Despite persistent claims to the contrary, not all early Zionists were ignorant of the presence of an indigenous population; some entertained visions of harmony between Jews and Palestinians. Such fantasies came to a screeching halt with the bloodshed and displacement that accompanied the founding of the state. This included escalating violence between the populations in the 1920s and 1930s, and the 1948 war that resulted in the displacement of more than 700,000 Palestinians. Just as Israel must come to terms with the Nakba, the Palestinian “catastrophe,” pro-Palestine activists must come to terms with the death of 1% of Israel’s Jewish population in that war, and with the absorption of one million Holocaust survivors and of hundreds of thousands of Jews from Arab countries.
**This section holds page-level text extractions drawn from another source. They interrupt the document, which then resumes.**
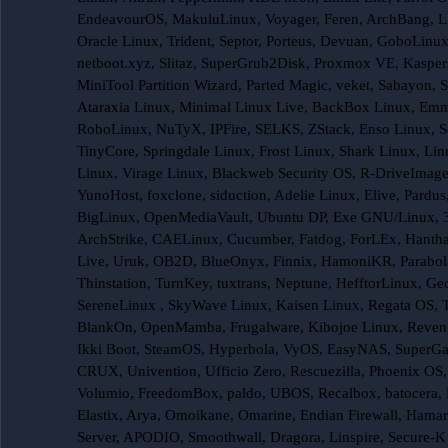
EndeavourOS, MakuluLinux, Voyager, Feren, ArchBang, LX
Oracle Linux, Trident, Septor, Porteus, Devuan, GoboLinux
netboot.xyz, Slitaz, SuperGrub2Disk, Proxmox VE, Kasp
MiniTool Partition Wizard, Parted Magic, veket, Sabayon, Sc
Ataraxia Linux, Minimal Linux Live, BackBox Linux, Em
RoboLinux, NuTyX, IPFire, SELKS, ZStack, Enso Linux, Se
TinyCore, Springdale Linux, Frost Linux, Shark Linux, Lin
Linux, Virage Linux, Blackweb Security OS, R-DriveIm
YunoHost, foxclone, siduction, Adelie Linux, Elive, Pard
BigLinux, OpenMediaVault, Ubuntu DP, Exe GNU/Linux, 
ArchStrike, CAELinux, Cucumber, Fatdog, ForLEx, Hantha
Live, Uruk, OB2D, BlueOnyx, Finnix, HamoniKR, Parabola
Thinstation, TurnKey, tuxtrans, Neptune, HefftorLinux, 
SereneLinux , SkyWave Linux, Kaisen Linux, Regata OS,
BlankOn, OpenMamba, Frugalware, Kibojoe Linux, Reveng
Ikki Boot, SteamOS, Hyperbola, VyOS, EasyNAS, SuperGam
CRUX, Univention, Ufficio Zero, Rescuezilla, Phoenix OS
Volumio, FreedomBox, paldo, UBOS, Recalbox, batocera, 
Elastix, Arya, Omoikane, Omarine, Endian Firewall, Hama
Server, APODIO, Smoothwall, Dragora, Linspire, Secure-K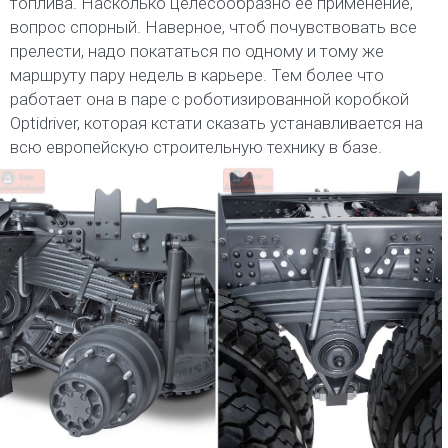
топлива. Насколько целесообразно ее применение,
вопрос спорный. Наверное, чтоб почувствовать все
прелести, надо покататься по одному и тому же
маршруту пару недель в карьере. Тем более что
работает она в паре с роботизированной коробкой
Optidriver, которая кстати сказать устанавливается на
всю европейскую строительную технику в базе.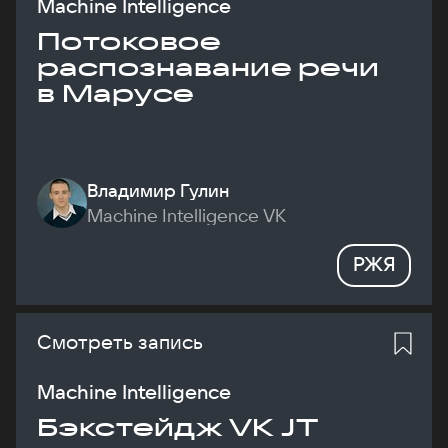
Machine Intelligence
Потоковое
распознавание речи
в Марусе
Владимир Гулин
Machine Intelligence VK
РЖЯ
Смотреть запись
Machine Intelligence
Бэкстейдж VK JT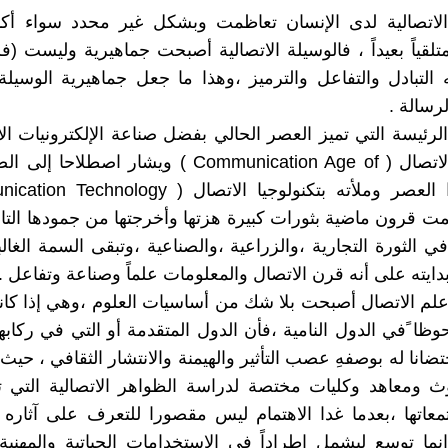
الاتصالية لدى الإنسان تعاظمت وبشكل غير محدد سواء أكا
 متلقياً بعيداً ، فالوسيلة الاتصالية أصبحت جماهيرية وليست (
التبادل والتفاعل والترميز ،وهذا ما جعل جماهيرية الوسيلة 
رسالة .
لرئيسة التي تميز العصر الحالي بفضل صناعة الإلكترونيات الا
انه عصر الاتصال ( Communication Age of ) ويشار اصطلا
مت قرون ماضية بثورات كبيرة هزتها وأخرجتها من جمودها التا
ي الثورة التجارية ،والزراعية ،والصناعية ،وتبقى السمة الغال
دايته على أنه قرن الاتصال والمعلومات علماً وصناعة وتفاعل .
لم الاتصال أصبحت بلا شك من أساسيات العلوم ،وهي إذا كان
حوظا ًفي الدول النامية ،فأن الدول المتقدمة أو التي في ركابه
تضانا له بوصفهِ عصب التأثير والهيمنة والانتشار الثقافي ، حي
ث ومعاهد وكليات مختصة لدراسة الظواهر الاتصالية التي 
عاتها ،بعدما غدا الاهتمام ليس مقصورا للتعرف على آثاره ا
إنما توسع ليشمل اطراداً في الاستخدامات الحياتية والمهن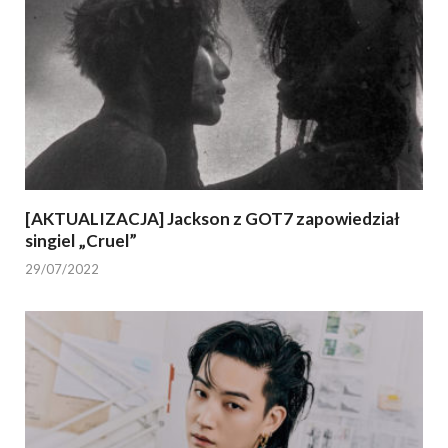
[AKTUALIZACJA] Jackson z GOT7 zapowiedział
singiel „Cruel”
29/07/2022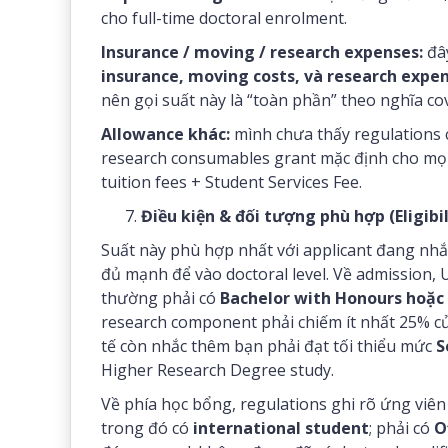
cho full-time doctoral enrolment.
Insurance / moving / research expenses:
đây
insurance, moving costs, và research expe
nên gọi suất này là “toàn phần” theo nghĩa cov
Allowance khác:
mình chưa thấy regulations 
research consumables grant mặc định cho mọi a
tuition fees + Student Services Fee.
Điều kiện & đối tượng phù hợp (Eligibil
Suất này phù hợp nhất với applicant đang n
đủ mạnh để vào doctoral level. Về admission,
thường phải có
Bachelor with Honours hoặc 
research component phải chiếm ít nhất 25% c
tế còn nhắc thêm bạn phải đạt tối thiểu mức
S
Higher Research Degree study.
Về phía học bổng, regulations ghi rõ ứng viê
trong đó có
international student
; phải có
O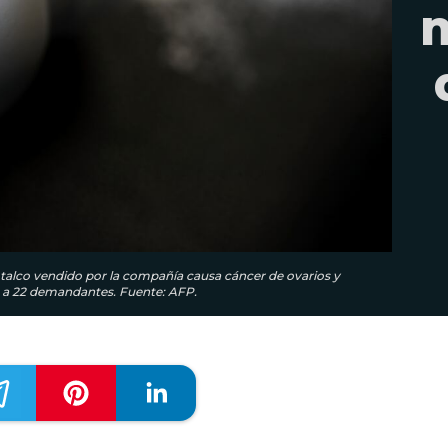
m
l talco vendido por la compañía causa cáncer de ovarios y
s a 22 demandantes. Fuente: AFP.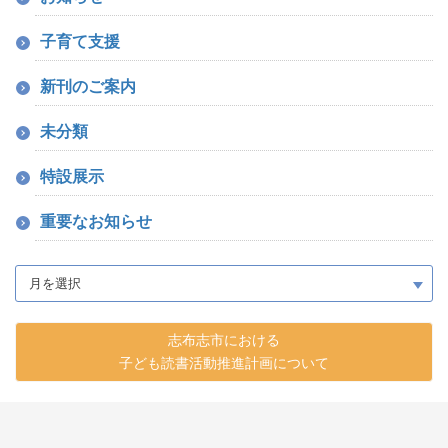
子育て支援
新刊のご案内
未分類
特設展示
重要なお知らせ
志布志市における
子ども読書活動推進計画について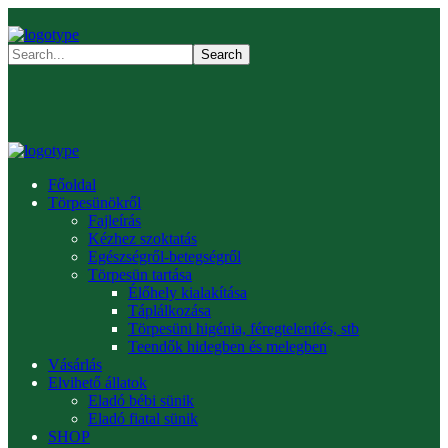
Főoldal
Törpesünökről
Fajleírás
Kézhez szoktatás
Egészségről-betegségről
Törpesün tartása
Élőhely kialakítása
Táplálkozása
Törpesüni higénia, féregtelenítés, stb
Teendők hidegben és melegben
Vásárlás
Elvihető állatok
Eladó bébi sünik
Eladó fiatal sünik
SHOP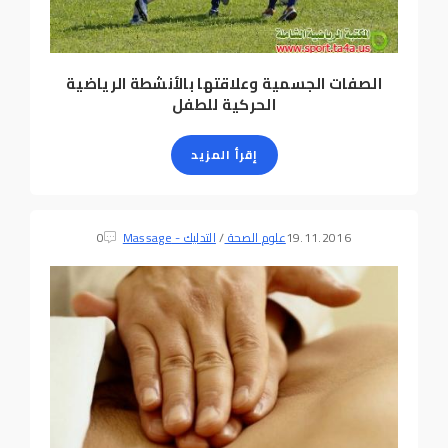
الصفات الجسمية وعلاقتها بالأنشطة الرياضية
الحركية للطفل
إقرأ المزيد
19.11.2016
علوم الصحة
/
التدليك - Massage
0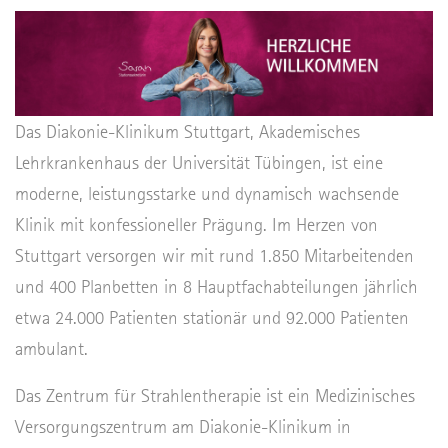
Das Diakonie-Klinikum Stuttgart, Akademisches
Lehrkrankenhaus der Universität Tübingen, ist eine
moderne, leistungsstarke und dynamisch wachsende
Klinik mit konfessioneller Prägung. Im Herzen von
Stuttgart versorgen wir mit rund 1.850 Mitarbeitenden
und 400 Planbetten in 8 Hauptfachabteilungen jährlich
etwa 24.000 Patienten stationär und 92.000 Patienten
ambulant.
Das Zentrum für Strahlentherapie ist ein Medizinisches
Versorgungszentrum am Diakonie-Klinikum in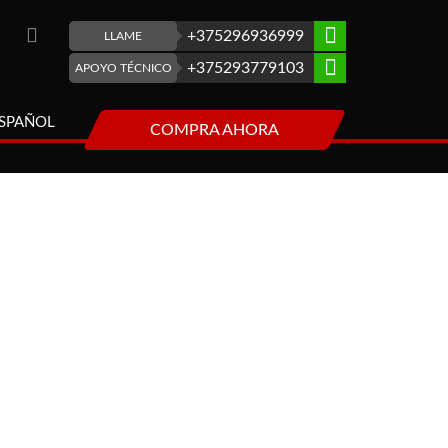
+375296936999
LLAME
+375293779103
APOYO TÉCNICO
SPAÑOL
COMPRA AHORA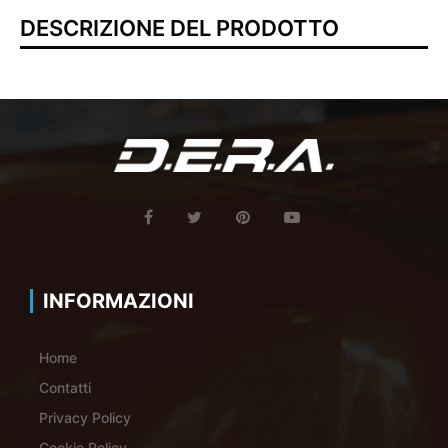
DESCRIZIONE DEL PRODOTTO
INFORMAZIONI
Home
Contatti
Privacy Policy
Cookie Policy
These are deep-seated traumas that make both peoples hold fiercely to their narratives and identities.
Yet activists can work from a place of hope. Just as the United States and every other country forged in blood must come to terms with—and make reparation for—their own painful histories, Israel must, and can. Just as we need not assume that the US’s past injustices doom its future, we should not presume that Israel’s current and past human rights violations mean the state can never live up to the ideal of a liberal democracy.
But we cannot go back in time. Today, we must grapple with the reality of a country with eight million citizens, 80% Jewish and 20% Palestinian, most of whom possess no other citizenship, as well as approximately five million non-citizen Palestinians under its jurisdiction. The question we should be discussing is not whether Israel should theoretically have come to exist, but how to ensure that Palestinians have the same right to self-determination that Israeli Jews attained in 1948.
We must not reduce contemporary Israelis to historical relics called “Zionists,” but rather see real human beings, with a variety of ethnic backgrounds, multi-faceted lives, and a multitude of opinions about their own government. And we must work with Israeli human rights organizations as key allies. As Melanie Kaye/Kantrowitz wrote in “To be a Radical Jew in the Late 20th Century”:
Because, as radicals, we have been taught to see dignity in resistance . . . we sometimes idealize oppression . . . we must reach out to Israelis fighting for peace, civil rights, and feminism without secretly feeling the Palestinians are more beautiful, because more besieged . . . the alternative is denial of the Jewish connection. It is from this solid, self-knowing place that we can work toward peace and justice in the Middle East.
In evaluating Zionism, we must take seriously the question of why nation states exist as the dominant form of political organization in the modern era, and why Palestinians want one too. We must ask whether the Jews, a serially oppressed and expelled minority, should be the first ones to give up this form of self-determination and submit to some new political experiment. We must ask: how would a Jewish Israeli minority be protected in yet another state ruled by others? Would such a state remain a refuge for Jews who find themselves unsafe elsewhere? If we discover, as the early Zionists did, that multiethnic harmony will not come easily to the Holy Land, how much bloodshed and how many refugees will armchair political theorists find tolerable in pursuit of their utopia?
Ensuring the human rights, dignity, and safety of Palestinians and Israelis alike calls on us to stop relitigating century-old theoretical battles over “Zionism.” We need a clear focus on ending the occupation, which violates the human rights of Palestinians and threatens the security of Israelis every single day. We need to pursue a long-term agreement that will establish a State of Palestine next to a State of Israel. These concrete accomplishments could make major improvements to the human rights and self-determination of both national groups. Let’s not wait for a messianic vision but work hard to bring about real change in our own time.